(Exercise):
What is needed is an exact copy of the line with "для справжніх поціновувачів" and all lines that follow it in the entries below, the last line included.

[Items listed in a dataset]
|---|

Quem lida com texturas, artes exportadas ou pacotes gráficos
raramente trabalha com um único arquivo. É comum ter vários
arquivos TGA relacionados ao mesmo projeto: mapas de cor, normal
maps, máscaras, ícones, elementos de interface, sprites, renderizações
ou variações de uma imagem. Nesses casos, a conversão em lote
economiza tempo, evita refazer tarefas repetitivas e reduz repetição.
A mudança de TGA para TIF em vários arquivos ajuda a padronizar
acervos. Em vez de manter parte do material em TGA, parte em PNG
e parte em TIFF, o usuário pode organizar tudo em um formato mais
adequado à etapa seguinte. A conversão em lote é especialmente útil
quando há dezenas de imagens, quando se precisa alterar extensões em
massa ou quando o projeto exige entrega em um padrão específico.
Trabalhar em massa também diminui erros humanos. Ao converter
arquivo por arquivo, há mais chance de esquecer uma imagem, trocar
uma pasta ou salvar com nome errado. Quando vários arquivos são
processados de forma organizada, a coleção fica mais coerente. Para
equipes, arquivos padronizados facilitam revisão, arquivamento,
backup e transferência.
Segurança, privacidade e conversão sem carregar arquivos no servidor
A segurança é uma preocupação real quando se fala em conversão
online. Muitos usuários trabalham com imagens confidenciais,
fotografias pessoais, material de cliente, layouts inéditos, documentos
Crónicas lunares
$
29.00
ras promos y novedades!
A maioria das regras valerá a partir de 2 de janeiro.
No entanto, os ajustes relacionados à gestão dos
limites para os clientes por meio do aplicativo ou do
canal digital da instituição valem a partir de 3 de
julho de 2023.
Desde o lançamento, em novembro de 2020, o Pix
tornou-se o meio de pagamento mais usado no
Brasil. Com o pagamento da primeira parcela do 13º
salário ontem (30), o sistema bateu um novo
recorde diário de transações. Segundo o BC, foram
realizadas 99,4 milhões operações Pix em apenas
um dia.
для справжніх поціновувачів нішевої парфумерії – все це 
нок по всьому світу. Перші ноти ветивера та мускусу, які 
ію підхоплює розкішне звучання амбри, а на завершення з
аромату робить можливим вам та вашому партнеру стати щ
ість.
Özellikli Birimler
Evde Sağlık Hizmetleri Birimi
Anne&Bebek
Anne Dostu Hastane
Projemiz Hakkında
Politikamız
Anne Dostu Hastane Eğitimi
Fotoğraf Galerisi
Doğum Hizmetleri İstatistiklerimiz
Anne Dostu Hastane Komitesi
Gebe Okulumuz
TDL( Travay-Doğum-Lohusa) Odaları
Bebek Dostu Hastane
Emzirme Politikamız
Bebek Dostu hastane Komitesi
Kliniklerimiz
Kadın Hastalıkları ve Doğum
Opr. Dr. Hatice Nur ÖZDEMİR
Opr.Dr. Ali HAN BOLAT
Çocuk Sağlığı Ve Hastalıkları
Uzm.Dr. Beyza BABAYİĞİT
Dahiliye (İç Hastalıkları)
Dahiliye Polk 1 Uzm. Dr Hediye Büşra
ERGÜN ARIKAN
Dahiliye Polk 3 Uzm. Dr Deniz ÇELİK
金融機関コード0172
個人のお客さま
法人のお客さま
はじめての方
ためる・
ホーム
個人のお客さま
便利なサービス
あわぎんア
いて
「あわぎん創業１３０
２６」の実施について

|---|

(Your response):
для справжніх поціновувачів нішевої парфумерії – все це 
нок по всьому світу. Перші ноти ветивера та мускусу, які 
ію підхоплює розкішне звучання амбри, а на завершення з
аромату робить можливим вам та вашому партнеру стати щ
ість.
Özellikli Birimler
Evde Sağlık Hizmetleri Birimi
Anne&Bebek
Anne Dostu Hastane
Projemiz Hakkında
Politikamız
Anne Dostu Hastane Eğitimi
Fotoğraf Galerisi
Doğum Hizmetleri İstatistiklerimiz
Anne Dostu Hastane Komitesi
Gebe Okulumuz
TDL( Travay-Doğum-Lohusa) Odaları
Bebek Dostu Hastane
Emzirme Politikamız
Bebek Dostu hastane Komitesi
Kliniklerimiz
Kadın Hastalıkları ve Doğum
Opr. Dr. Hatice Nur ÖZDEMİR
Opr.Dr. Ali HAN BOLAT
Çocuk Sağlığı Ve Hastalıkları
Uzm.Dr. Beyza BABAYİĞİT
Dahiliye (İç Hastalıkları)
Dahiliye Polk 1 Uzm. Dr Hediye Büşra
ERGÜN ARIKAN
Dahiliye Polk 3 Uzm. Dr Deniz ÇELİK
金融機関コード0172
個人のお客さま
法人のお客さま
はじめての方
ためる・
ホーム
個人のお客さま
便利なサービス
あわぎんア
いて
「あわぎん創業１３０
２６」の実施について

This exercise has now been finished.